▶ **Required work**
Going through the entries, how many lines include the string "Sockel"? Answer only with the number.

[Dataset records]
◇ ◇ ◇
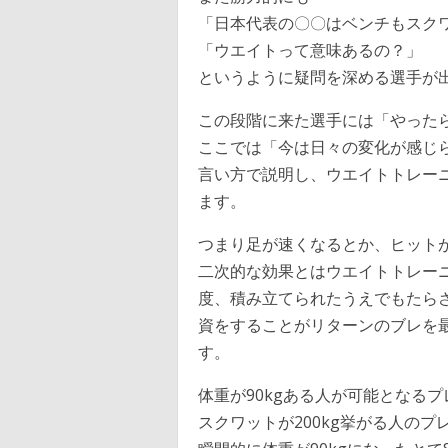
「日本代表の〇〇はベンチもスクワ
「ウエイトって意味あるの？」
というように疑問を深める選手が
この段階に来た選手には「やった
ここでは「今は日々の変化が感じ
言い方で説明し、ウエイトトレー
ます。
つまり足が速くなるとか、ヒット
二次的な効果とはウエイトトレー
度、積み立てられたうえでもたら
資をすることがリターンのブレを
す。
体重が90kgある人が可能となるプ
スクワットが200kg挙がる人のプ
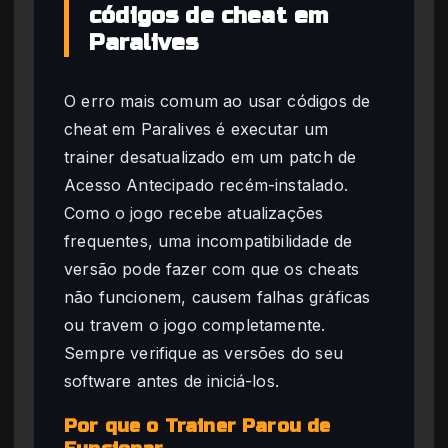
códigos de cheat em
Paralives
O erro mais comum ao usar códigos de
cheat em Paralives é executar um
trainer desatualizado em um patch de
Acesso Antecipado recém-instalado.
Como o jogo recebe atualizações
frequentes, uma incompatibilidade de
versão pode fazer com que os cheats
não funcionem, causem falhas gráficas
ou travem o jogo completamente.
Sempre verifique as versões do seu
software antes de iniciá-los.
Por que o Trainer Parou de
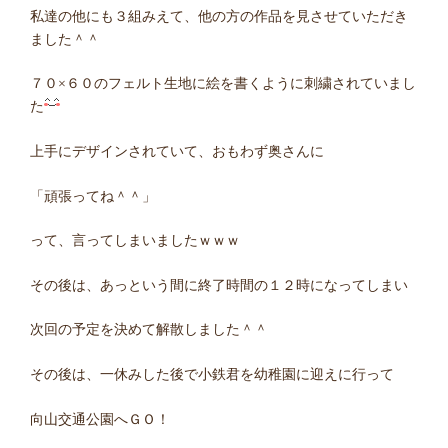
私達の他にも３組みえて、他の方の作品を見させていただき
ました＾＾
７０×６０のフェルト生地に絵を書くように刺繍されていまし
た
上手にデザインされていて、おもわず奥さんに
「頑張ってね＾＾」
って、言ってしまいましたｗｗｗ
その後は、あっという間に終了時間の１２時になってしまい
次回の予定を決めて解散しました＾＾
その後は、一休みした後で小鉄君を幼稚園に迎えに行って
向山交通公園へＧＯ！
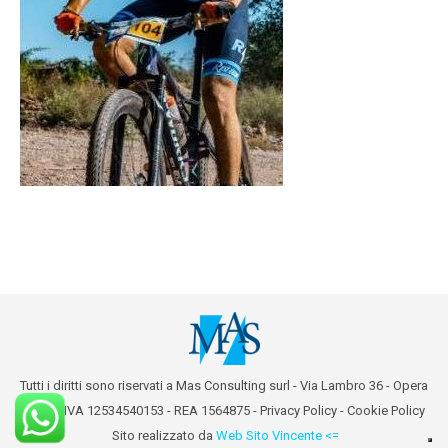
Tutti i diritti sono riservati a Mas Consulting surl - Via Lambro 36 - Opera
(MI) - P.IVA 12534540153 - REA 1564875 -
Privacy Policy
-
Cookie Policy
Sito realizzato da
Web Sito Vincente <=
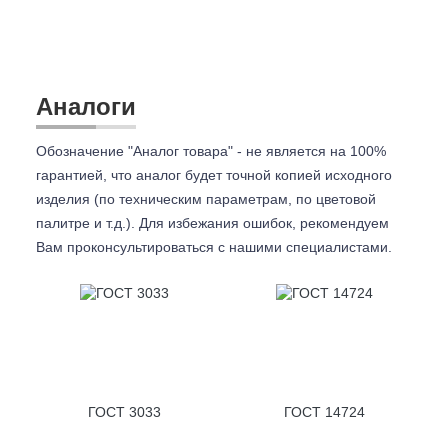
Аналоги
Обозначение "Аналог товара" - не является на 100%
гарантией, что аналог будет точной копией исходного
изделия (по техническим параметрам, по цветовой
палитре и т.д.). Для избежания ошибок, рекомендуем
Вам проконсультироваться с
нашими специалистами.
ГОСТ 3033
ГОСТ 14724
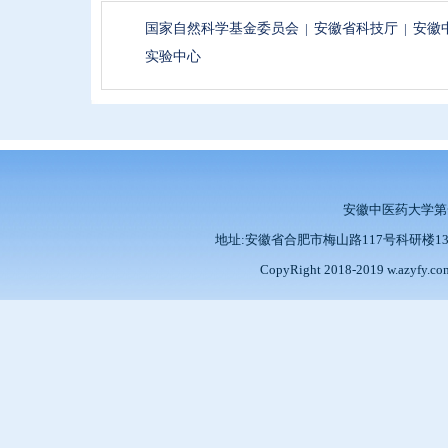
国家自然科学基金委员会
|
安徽省科技厅
|
安徽
实验中心
安徽中医药大学
地址:安徽省合肥市梅山路117号科研楼13楼 邮编:2
CopyRight 2018-2019 w.azy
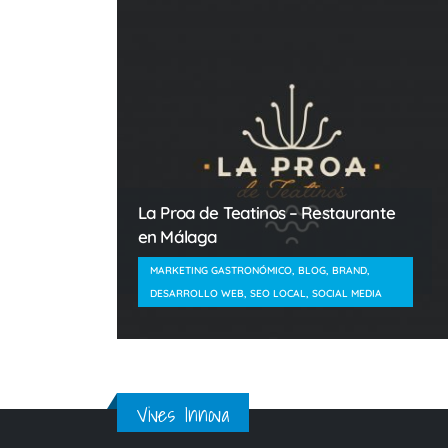
La Proa de Teatinos – Restaurante
en Málaga
MARKETING GASTRONÓMICO, BLOG, BRAND,
DESARROLLO WEB, SEO LOCAL, SOCIAL MEDIA
Vives Innova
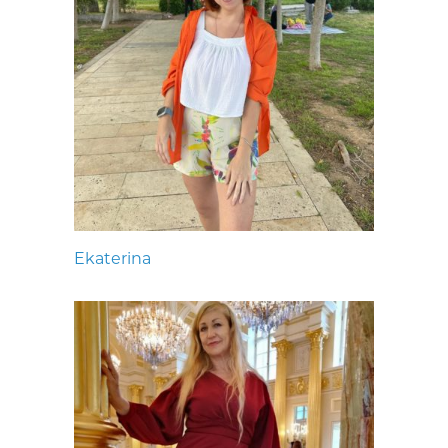
Ekaterina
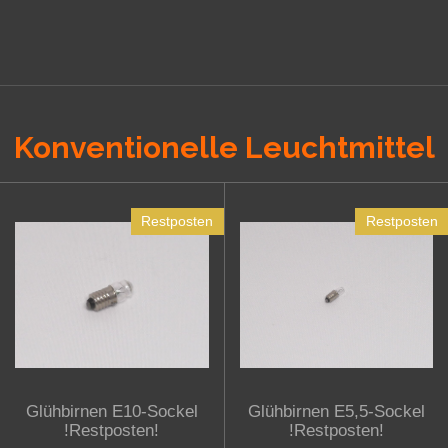
Konventionelle Leuchtmittel
Restposten
Restposten
Glühbirnen E10-Sockel
Glühbirnen E5,5-Sockel
!Restposten!
!Restposten!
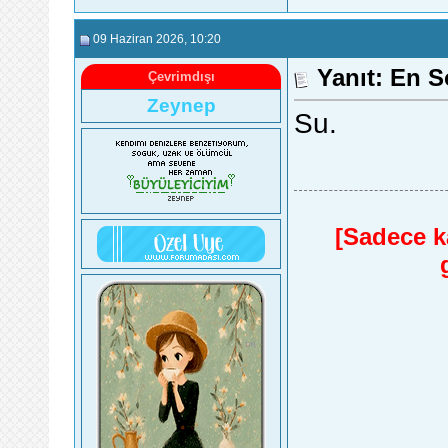
09 Haziran 2026
, 10:20
Yanıt: En S
Çevrimdışı
Zeynep
Su.
[Sadece ka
◇ ◇ ◇
▶ **Result**
2